Gérald Linteau a tôt fait d'être reconnu comme un visionnaire. Il a initié et participé à la mise sur pied de la Maison des jeunes de Chicoutimi, de la Corporation Jeunesse diocésaine de Chicoutimi, du Village étudiant de Laterrière, du Domaine de l'amitié au Centre du Lac Pouce, de la Fondation du Lac Pouce, des Entreprises jeunesse, des Activités communautaires B-12, de la Librairie La Source, du comptoir vestimentaire Les Trouvailles... et plus encore.

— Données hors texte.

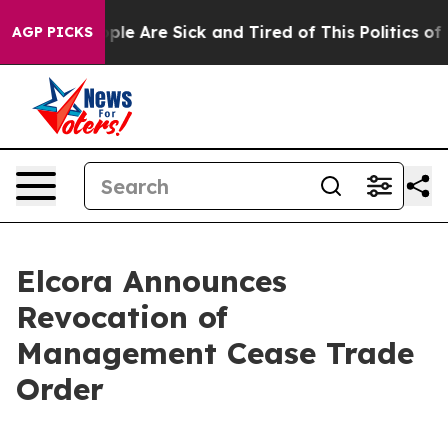
Win: “People Are Sick and Tired of This Politics of Ha
AGP PICKS
Elcora Announces
Revocation of
Management Cease Trade
Order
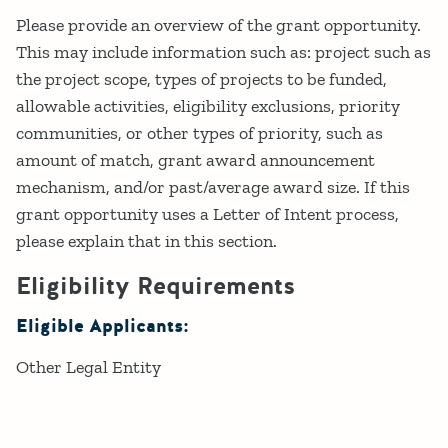
Please provide an overview of the grant opportunity.
This may include information such as: project such as
the project scope, types of projects to be funded,
allowable activities, eligibility exclusions, priority
communities, or other types of priority, such as
amount of match, grant award announcement
mechanism, and/or past/average award size. If this
grant opportunity uses a Letter of Intent process,
please explain that in this section.
Eligibility Requirements
Eligible Applicants:
Other Legal Entity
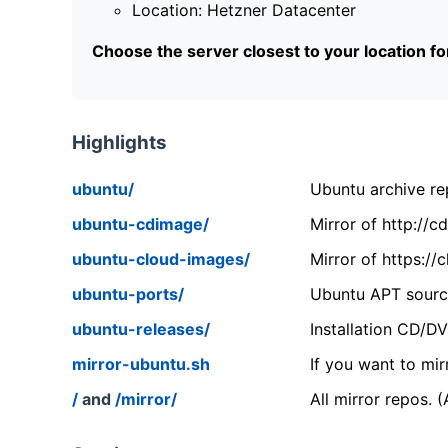
Location: Hetzner Datacenter
Choose the server closest to your location f
Highlights
ubuntu/
Ubuntu archive rep
ubuntu-cdimage/
Mirror of http://
ubuntu-cloud-images/
Mirror of https:/
ubuntu-ports/
Ubuntu APT source
ubuntu-releases/
Installation CD/D
mirror-ubuntu.sh
If you want to mir
/
and
/mirror/
All mirror repos. 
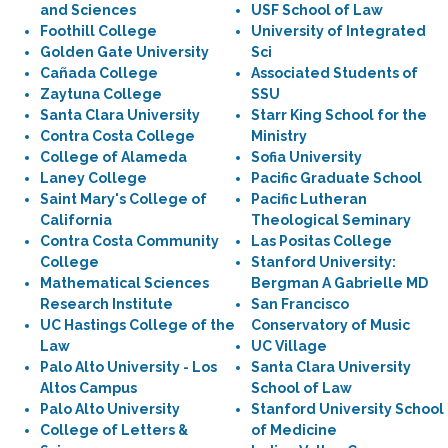
and Sciences
USF School of Law
Foothill College
University of Integrated
Golden Gate University
Sci
Cañada College
Associated Students of
Zaytuna College
SSU
Santa Clara University
Starr King School for the
Contra Costa College
Ministry
College of Alameda
Sofia University
Laney College
Pacific Graduate School
Saint Mary's College of
Pacific Lutheran
California
Theological Seminary
Contra Costa Community
Las Positas College
College
Stanford University:
Mathematical Sciences
Bergman A Gabrielle MD
Research Institute
San Francisco
UC Hastings College of the
Conservatory of Music
Law
UC Village
Palo Alto University - Los
Santa Clara University
Altos Campus
School of Law
Palo Alto University
Stanford University School
College of Letters &
of Medicine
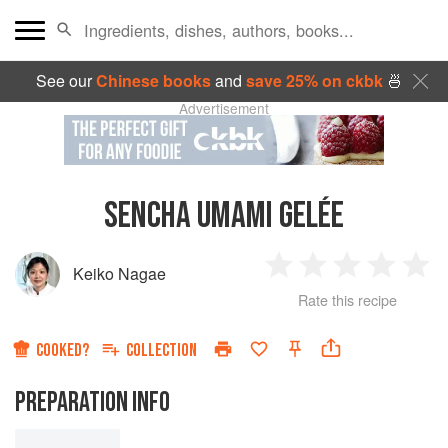
See our
Chinese books
and
save 25% on ckbk
🍜
Advertisement
SENCHA UMAMI GELÉE
Keiko Nagae
1
2
3
4
5
Rate this recipe
Star
Stars
Stars
Stars
Sta
COOKED?
COLLECTION
PREPARATION INFO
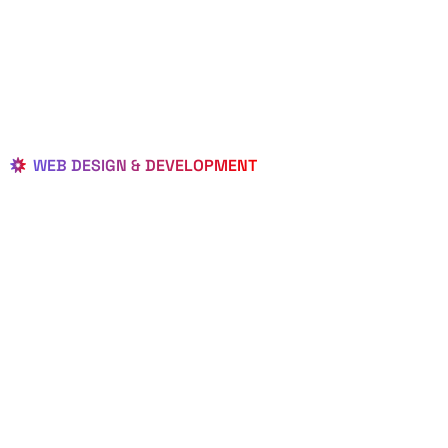
WEB DESIGN & DEVELOPMENT
BEST LOCAL
WEB
DESIGNERS
IN HAVERHILL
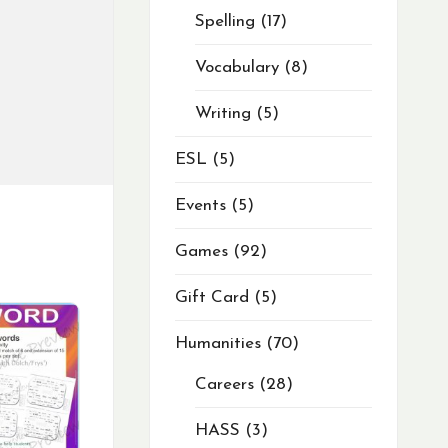
Spelling
17
Vocabulary
8
Writing
5
ESL
5
Events
5
Games
92
Gift Card
5
Humanities
70
Careers
28
HASS
3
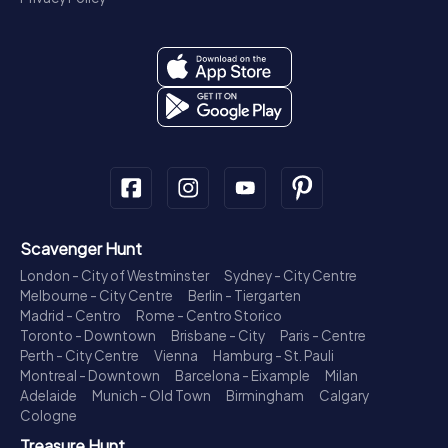
Scavenger Hunt
London - City of Westminster
Sydney - City Centre
Melbourne - City Centre
Berlin - Tiergarten
Madrid - Centro
Rome - Centro Storico
Toronto - Downtown
Brisbane - City
Paris - Centre
Perth - City Centre
Vienna
Hamburg - St. Pauli
Montreal - Downtown
Barcelona - Eixample
Milan
Adelaide
Munich - Old Town
Birmingham
Calgary
Cologne
Treasure Hunt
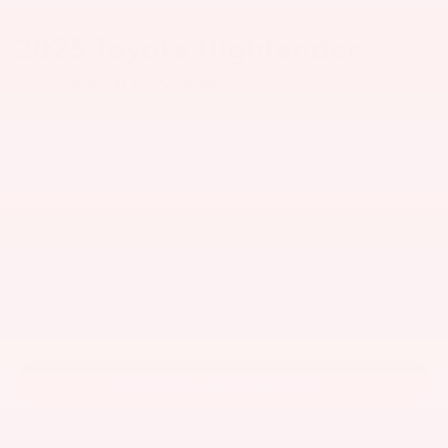
2025 Toyota Highlander
Starting at $41,720 MSRP*
Up to 22 city / 29 highway / 25 combined MPG**
Seating - 7 or 8 Passengers
Practical, comfortable, and safe, Toyota had growing families
in mind when designing the Highlander. Efficiency was a
priority too, with a 2.4-liter engine that balances ample power
with great fuel economy. For those who want even better fuel
economy, there is an available hybrid drivetrain that delivers
even more fuel savings. Additional configuration options
include available all-wheel drive and second-row captains’
chairs. There are also options like a 12.3-inch infotainment
touchscreen and an 11-speaker JBL stereo system, for an
elevated listening experience.
NEW HIGHLANDER INVENTORY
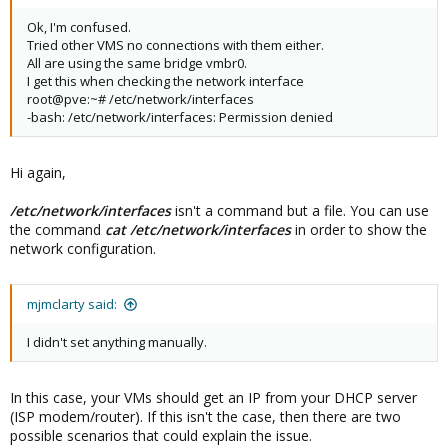
Ok, I'm confused.
Tried other VMS no connections with them either.
All are using the same bridge vmbr0.
I get this when checking the network interface
root@pve:~# /etc/network/interfaces
-bash: /etc/network/interfaces: Permission denied
Hi again,
/etc/network/interfaces
isn't a command but a file. You can use
the command
cat /etc/network/interfaces
in order to show the
network configuration.
mjmclarty said:
I didn't set anything manually.
In this case, your VMs should get an IP from your DHCP server
(ISP modem/router). If this isn't the case, then there are two
possible scenarios that could explain the issue.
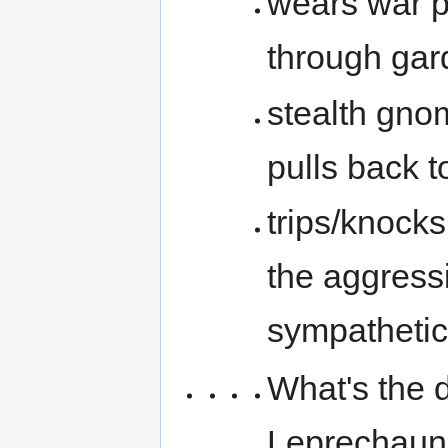
wears war p
through gar
stealth gno
pulls back t
trips/knock
the aggressi
sympathetic
What's the 
Leprechauns,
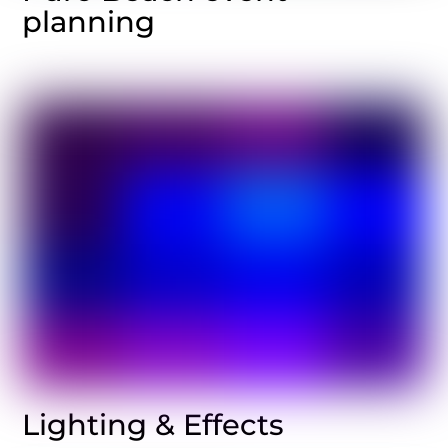
planning
Lighting & Effects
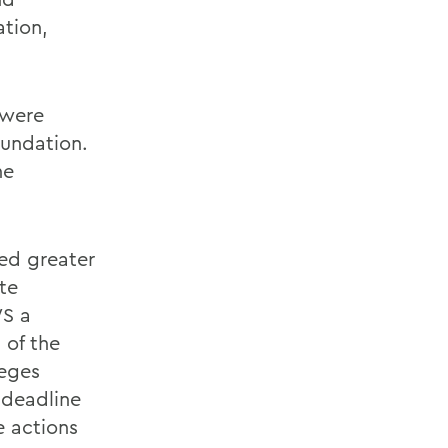
ation,
 were
undation.
he
ed greater
te
S a
 of the
leges
 deadline
 actions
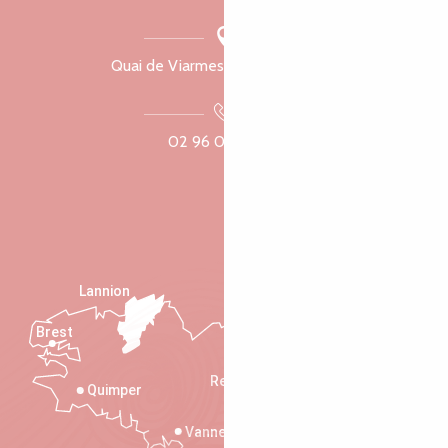
Quai de Viarmes, 22300 Lannion
02 96 05 60 70
Lannion
Brest
Saint-Malo
Rennes
Quimper
Vannes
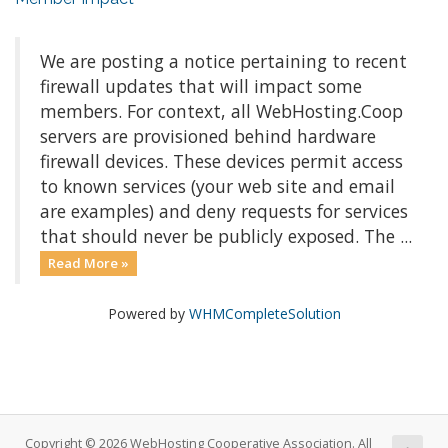
We are posting a notice pertaining to recent
firewall updates that will impact some
members. For context, all WebHosting.Coop
servers are provisioned behind hardware
firewall devices. These devices permit access
to known services (your web site and email
are examples) and deny requests for services
that should never be publicly exposed. The ...
Read More »
Powered by
WHMCompleteSolution
Copyright © 2026 WebHosting Cooperative Association. All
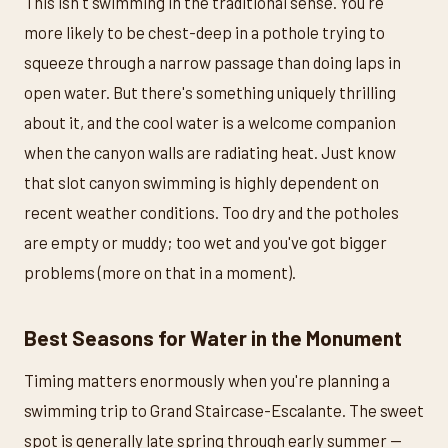
This isn't swimming in the traditional sense. You're
more likely to be chest-deep in a pothole trying to
squeeze through a narrow passage than doing laps in
open water. But there's something uniquely thrilling
about it, and the cool water is a welcome companion
when the canyon walls are radiating heat. Just know
that slot canyon swimming is highly dependent on
recent weather conditions. Too dry and the potholes
are empty or muddy; too wet and you've got bigger
problems (more on that in a moment).
Best Seasons for Water in the Monument
Timing matters enormously when you're planning a
swimming trip to Grand Staircase-Escalante. The sweet
spot is generally late spring through early summer —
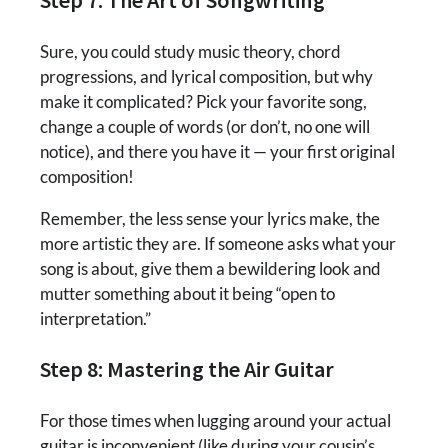
Sure, you could study music theory, chord
progressions, and lyrical composition, but why
make it complicated? Pick your favorite song,
change a couple of words (or don’t, no one will
notice), and there you have it — your first original
composition!
Remember, the less sense your lyrics make, the
more artistic they are. If someone asks what your
song is about, give them a bewildering look and
mutter something about it being “open to
interpretation.”
Step 8: Mastering the Air Guitar
For those times when lugging around your actual
guitar is inconvenient (like during your cousin’s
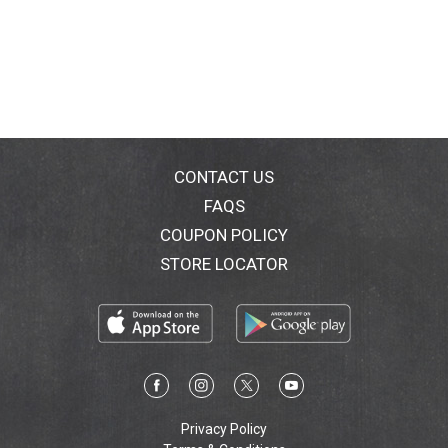
CONTACT US
FAQS
COUPON POLICY
STORE LOCATOR
Privacy Policy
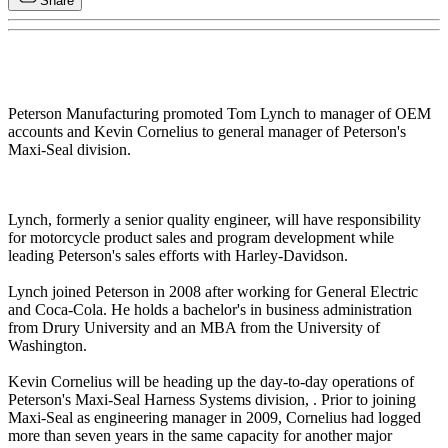
Share
Peterson Manufacturing promoted Tom Lynch to manager of OEM
accounts and Kevin Cornelius to general manager of Peterson's
Maxi-Seal division.
Lynch, formerly a senior quality engineer, will have responsibility
for motorcycle product sales and program development while
leading Peterson's sales efforts with Harley-Davidson.
Lynch joined Peterson in 2008 after working for General Electric
and Coca-Cola. He holds a bachelor's in business administration
from Drury University and an MBA from the University of
Washington.
Kevin Cornelius will be heading up the day-to-day operations of
Peterson's Maxi-Seal Harness Systems division, . Prior to joining
Maxi-Seal as engineering manager in 2009, Cornelius had logged
more than seven years in the same capacity for another major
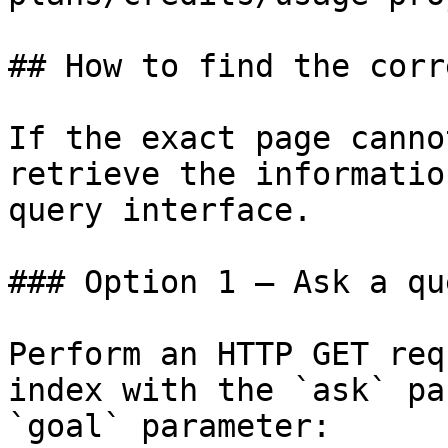
## How to find the corr
If the exact page canno
retrieve the informatio
query interface.

### Option 1 — Ask a qu
Perform an HTTP GET req
index with the `ask` pa
`goal` parameter:
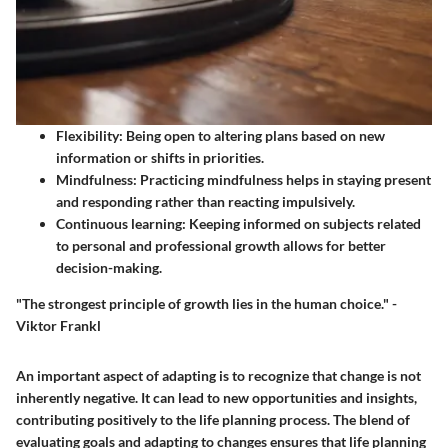
Flexibility
: Being open to altering plans based on new
information or shifts in priorities.
Mindfulness
: Practicing mindfulness helps in staying present
and responding rather than reacting impulsively.
Continuous learning
: Keeping informed on subjects related
to personal and professional growth allows for better
decision-making.
"The strongest principle of growth lies in the human choice." -
Viktor Frankl
An important aspect of adapting is to recognize that change is not
inherently negative. It can lead to new opportunities and insights,
contributing positively to the life planning process. The blend of
evaluating goals and adapting to changes ensures that life planning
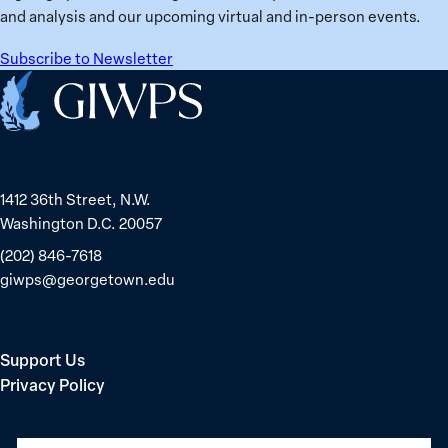
and analysis and our upcoming virtual and in-person events.
Subscribe to Newsletter
Home
1412 36th Street, N.W.
Washington D.C. 20057
(202) 846-7618
giwps@georgetown.edu
Support Us
Privacy Policy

Gérald Linteau était un leader avec un grand esprit entrepreneurial. Il est décédé subitement, le 6 juin, à l'âge de 72 ans. Il a laissé dans le deuil des milliers d'«orphelins». «Chacun était son ami. Tous se sentent aujourd'hui orphelins. Il savait faire en sorte que les gens se sentent importants. Il a eu une grande influence sur plusieurs étapes de la vie de nombreuses personnes», expliquent ses amies Marie-Annick Fortin et Thérèse Martin, qui ont accepté d'être porte-parole pour les centaines d'amis et connaissances de l'abbé Linteau, dans le cadre de l'octroi du titre de Personnalité du mois de juin 2016 à l'abbé Linteau.

Lorsque mesdames Martin et Fortin parlent de M. Linteau, elles utilisent abondamment les termes «spirituel», «avant-gardiste» et «homme d'action». «Certains disent qu'il était non conformiste. Je dirais plutôt créatif», souligne Mme Martin.

L'abbé Linteau démarrait des projets avec rien, littéralement. «Il avait espérance que ça fonctionne. Il comprenait son milieu. Il écoutait réellement et ne faisait rien seul. Il s'entourait énormément. Il rendait les gens autonomes. Il a aidé tellement de familles, tellement de gens. Il regardait les gens dans les yeux et croyait en eux. Il n'avait même pas besoin de parler.»

Gérald Linteau a été prêtre pendant 46 ans. Le Mouvement action catholique et sa devise «Voir, juger, agir» ont beaucoup teinté sa conception du sacerdoce.

«Il a toujours été inclusif. Il était capable de rejoindre les gens en marge de la société. C'est lui qui allait vers le monde. Il n'attendait pas que les gens aillent vers l'Église. Il agissait, agissait, agissait», soutiennent les deux dames.

Les nombreuses entreprises d'économie sociale qu'il a créées en sont de bons exemples. «Il a permis à tant de gens de retrouver leur dignité, de faire vivre leur famille. Comme son leadership était coopératif, collectif, ces entreprises vont lui survivre, je n'en doute pas. Il disait sans cesse: ''J'ai pas fait ça tout seul''.»

L'héritage de Gérald Linteau sera grand. Il a donné à plusieurs personnes l'espérance en l'Église. Dans les camps de vacances pour les jeunes, il a aidé des milliers d'enfants à développer des habitudes sociales, à s'approcher de la nature et à vivre des expériences positives.

C'est toutefois dans le coeur de nombreux Saguenéens et Jeannois que son héritage sera le plus présent. «Il nous aura donné le sentiment d'avoir été uniques, le courage de foncer, d'être actif en solidarité avec notre milieu.»